▸ **Task data**:
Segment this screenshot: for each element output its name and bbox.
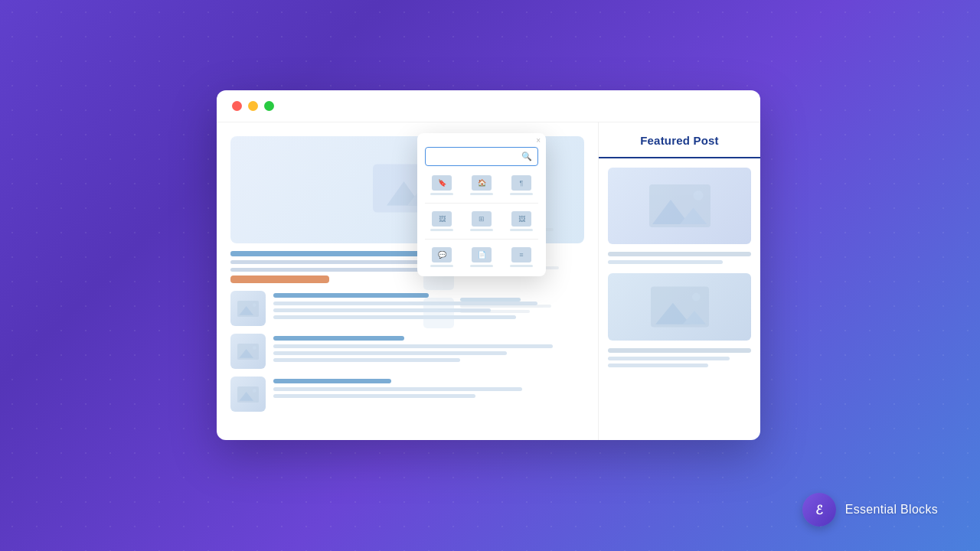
icon-item-grid[interactable]: ⊞ [465, 211, 498, 231]
row3-line-1 [273, 387, 522, 391]
popup-separator-1 [425, 203, 538, 204]
row2-line-3 [273, 358, 460, 362]
svg-point-20 [691, 293, 700, 302]
icon-item-document[interactable]: 📄 [465, 247, 498, 267]
traffic-light-yellow[interactable] [248, 101, 258, 111]
hero-cta-button [230, 276, 329, 283]
icon-grid-row-2: 🖼 ⊞ 🖼 [425, 211, 538, 231]
featured-post-header: Featured Post [599, 122, 760, 158]
svg-point-16 [693, 191, 703, 201]
search-icon: 🔍 [521, 152, 532, 161]
traffic-light-red[interactable] [232, 101, 242, 111]
icon-item-bookmark[interactable]: 🔖 [425, 175, 459, 195]
icon-item-image[interactable]: 🖼 [425, 211, 459, 231]
logo-area: ℰ Essential Blocks [802, 493, 938, 527]
popup-close-button[interactable]: × [536, 137, 541, 145]
thumbnail-3 [230, 377, 266, 412]
featured-line-2 [608, 260, 723, 264]
thumbnail-2 [230, 334, 266, 369]
hero-text-line-1 [230, 251, 425, 256]
icon-grid-row-3: 💬 📄 ≡ [425, 247, 538, 267]
svg-point-6 [253, 303, 256, 307]
featured-line-3 [608, 348, 751, 353]
right-panel: Featured Post [598, 122, 760, 440]
icon-item-chat[interactable]: 💬 [425, 247, 459, 267]
block-picker-popup: × 🔍 🔖 🏠 [417, 133, 546, 276]
popup-search-box: 🔍 [425, 147, 538, 166]
svg-point-9 [253, 346, 256, 350]
logo-text: Essential Blocks [845, 503, 938, 517]
content-row-2 [230, 334, 584, 369]
icon-item-home[interactable]: 🏠 [465, 175, 498, 195]
row2-line-blue [273, 336, 404, 341]
popup-search-input[interactable] [431, 152, 521, 161]
icon-grid-row-1: 🔖 🏠 ¶ [425, 175, 538, 195]
logo-circle: ℰ [802, 493, 836, 527]
icon-item-paragraph[interactable]: ¶ [505, 175, 538, 195]
row3-line-blue [273, 379, 391, 383]
featured-line-1 [608, 252, 751, 256]
svg-point-12 [253, 389, 256, 393]
featured-line-4 [608, 357, 730, 360]
row2-line-2 [273, 351, 507, 355]
popup-separator-2 [425, 239, 538, 240]
featured-post-body [599, 158, 760, 440]
icon-item-list[interactable]: ≡ [505, 247, 538, 267]
content-row-3 [230, 377, 584, 412]
browser-chrome [217, 90, 760, 122]
traffic-light-green[interactable] [264, 101, 274, 111]
featured-line-5 [608, 364, 708, 367]
row1-line-blue [273, 293, 429, 298]
featured-image-secondary [608, 273, 751, 341]
thumbnail-1 [230, 291, 266, 326]
featured-post-title: Featured Post [640, 134, 719, 147]
icon-item-gallery[interactable]: 🖼 [505, 211, 538, 231]
row2-line-1 [273, 344, 553, 348]
row3-line-2 [273, 394, 475, 398]
left-panel: × 🔍 🔖 🏠 [217, 122, 598, 440]
featured-image-primary [608, 168, 751, 244]
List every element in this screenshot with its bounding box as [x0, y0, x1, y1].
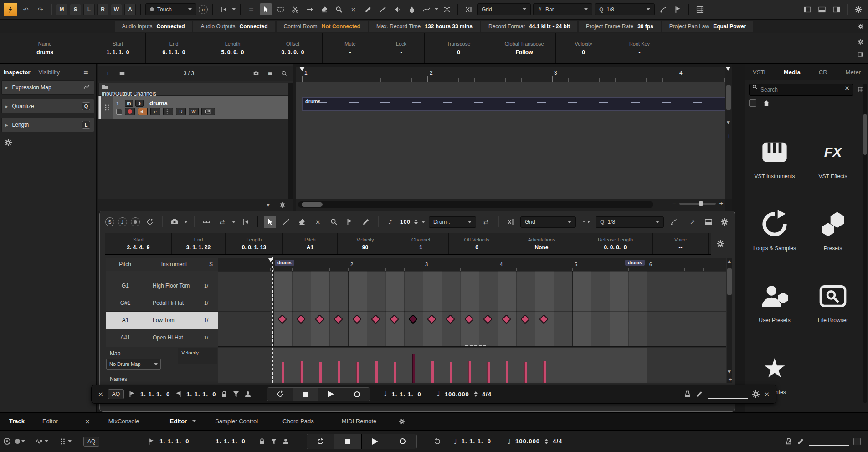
playhead-position-display[interactable]: 1. 1. 1. 0: [392, 391, 421, 398]
record-mode-select[interactable]: [15, 438, 25, 444]
track-zone-settings-icon[interactable]: [277, 200, 287, 210]
velocity-bar[interactable]: [412, 354, 415, 383]
status-record-format[interactable]: Record Format44.1 kHz - 24 bit: [481, 21, 577, 32]
drum-note-grid[interactable]: [218, 271, 726, 347]
auto-quantize-button[interactable]: AQ: [83, 437, 99, 447]
zoom-slider-thumb[interactable]: [699, 201, 703, 206]
velocity-bar[interactable]: [468, 361, 471, 383]
add-track-button[interactable]: +: [103, 69, 113, 78]
info-line-options-icon[interactable]: [856, 50, 865, 59]
global-solo-button[interactable]: S: [70, 4, 81, 15]
playhead-position-display[interactable]: 1. 1. 1. 0: [462, 438, 491, 445]
velocity-bar[interactable]: [300, 361, 303, 383]
automation-mode-select[interactable]: Touch: [145, 3, 196, 15]
stop-button[interactable]: [293, 388, 318, 401]
track-list-options-icon[interactable]: ≡: [265, 69, 275, 78]
scroll-down-arrow[interactable]: ▼: [728, 370, 731, 374]
drum-row-g1[interactable]: G1 High Floor Tom 1/: [106, 277, 218, 294]
object-selection-tool[interactable]: [260, 3, 272, 15]
inspector-menu-icon[interactable]: ≡: [80, 66, 92, 78]
zoom-slider[interactable]: [679, 203, 716, 205]
time-signature-display[interactable]: 4/4: [482, 391, 492, 398]
curve-kind-button[interactable]: [420, 3, 432, 15]
tab-sampler-control[interactable]: Sampler Control: [215, 418, 258, 425]
length-link-icon[interactable]: ⇄: [480, 216, 492, 228]
track-enable-checkbox[interactable]: [116, 109, 122, 115]
tab-inspector[interactable]: Inspector: [4, 69, 31, 76]
tab-track[interactable]: Track: [9, 418, 25, 425]
close-lower-zone-icon[interactable]: ×: [85, 418, 90, 425]
velocity-stepper[interactable]: [414, 217, 418, 226]
editor-line-tool[interactable]: [360, 216, 372, 228]
editor-zoom-tool[interactable]: [328, 216, 340, 228]
cycle-button[interactable]: [267, 388, 293, 401]
filter-icon[interactable]: [270, 438, 277, 445]
info-field-mute[interactable]: Mute-: [323, 33, 378, 63]
tab-midi-remote[interactable]: MIDI Remote: [342, 418, 377, 425]
status-control-room[interactable]: Control RoomNot Connected: [277, 21, 368, 32]
edit-channel-button[interactable]: e: [150, 108, 160, 115]
tile-vst-instruments[interactable]: VST Instruments: [747, 132, 802, 200]
editor-tab-chevron[interactable]: [192, 420, 196, 424]
transport-setup-gear-icon[interactable]: [752, 390, 760, 398]
column-pitch[interactable]: Pitch: [106, 258, 144, 271]
info-field-global-transpose[interactable]: Global TransposeFollow: [493, 33, 556, 63]
punch-in-icon[interactable]: [128, 390, 136, 398]
status-bar-setup-icon[interactable]: [856, 22, 865, 31]
event-colors-button[interactable]: [168, 216, 180, 228]
instrument-button[interactable]: [163, 108, 173, 115]
controller-lane-selector[interactable]: Velocity: [178, 348, 217, 364]
pencil-icon[interactable]: [797, 438, 804, 445]
tempo-display[interactable]: 100.000: [445, 391, 469, 398]
home-icon[interactable]: [763, 99, 770, 107]
curve-kind-chevron[interactable]: [435, 8, 438, 12]
user-icon[interactable]: [282, 438, 289, 445]
quantize-panel-icon[interactable]: [672, 3, 684, 15]
tab-vsti[interactable]: VSTi: [753, 69, 765, 76]
info-field-transpose[interactable]: Transpose0: [425, 33, 493, 63]
punch-out-time[interactable]: 1. 1. 1. 0: [186, 391, 216, 398]
quantize-select[interactable]: Q 1/8: [595, 3, 655, 15]
find-track-icon[interactable]: [279, 69, 289, 78]
insert-velocity-value[interactable]: 100: [400, 219, 411, 225]
status-pan-law[interactable]: Project Pan LawEqual Power: [662, 21, 753, 32]
drum-map-select[interactable]: No Drum Map: [106, 359, 161, 370]
global-mute-button[interactable]: M: [56, 4, 67, 15]
folder-button[interactable]: [117, 69, 127, 78]
stop-button[interactable]: [334, 434, 362, 449]
tile-user-presets[interactable]: User Presets: [747, 276, 802, 344]
tab-media[interactable]: Media: [784, 69, 801, 76]
solo-editor-button[interactable]: S: [105, 217, 114, 226]
tab-editor-left-zone[interactable]: Editor: [42, 418, 58, 425]
split-tool[interactable]: [289, 3, 301, 15]
velocity-bar[interactable]: [431, 361, 434, 383]
transport-end-button[interactable]: [853, 438, 861, 445]
close-transport-icon[interactable]: ×: [764, 390, 770, 398]
tile-presets[interactable]: Presets: [806, 204, 860, 272]
editor-info-setup-icon[interactable]: [714, 237, 726, 250]
tab-meter[interactable]: Meter: [846, 69, 861, 76]
info-line-setup-icon[interactable]: [856, 37, 865, 46]
inspector-section-quantize[interactable]: ▸ Quantize Q: [1, 99, 94, 113]
zoom-in-button[interactable]: +: [719, 200, 724, 207]
play-button[interactable]: [362, 434, 389, 449]
editor-autoscroll-button[interactable]: [239, 216, 252, 228]
velocity-bar[interactable]: [543, 361, 546, 383]
record-in-editor-button[interactable]: [131, 217, 140, 226]
mute-tool[interactable]: ×: [347, 3, 360, 15]
play-button[interactable]: [318, 388, 344, 401]
play-tool[interactable]: [391, 3, 403, 15]
track-name[interactable]: drums: [149, 100, 168, 107]
suspend-automation-button[interactable]: A: [124, 4, 136, 15]
status-audio-inputs[interactable]: Audio InputsConnected: [115, 21, 192, 32]
editor-drumstick-tool[interactable]: [280, 216, 292, 228]
note-end-field[interactable]: End3. 1. 1. 22: [172, 233, 226, 254]
punch-in-time[interactable]: 1. 1. 1. 0: [159, 438, 189, 445]
line-tool[interactable]: [376, 3, 389, 15]
zone-tabs-settings-icon[interactable]: [397, 416, 406, 426]
column-snap[interactable]: S: [204, 258, 218, 271]
scrollbar-thumb[interactable]: [302, 202, 323, 207]
event-display[interactable]: drums: [296, 82, 725, 199]
velocity-bar[interactable]: [450, 362, 452, 383]
punch-out-icon[interactable]: [175, 390, 182, 398]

▸ **Exercise objective**: Should a line in the material contain "home", copy it.

▸ **Solution**:
icon-item-home[interactable]: 🏠 [465, 175, 498, 195]
home-icon[interactable]: [763, 99, 770, 107]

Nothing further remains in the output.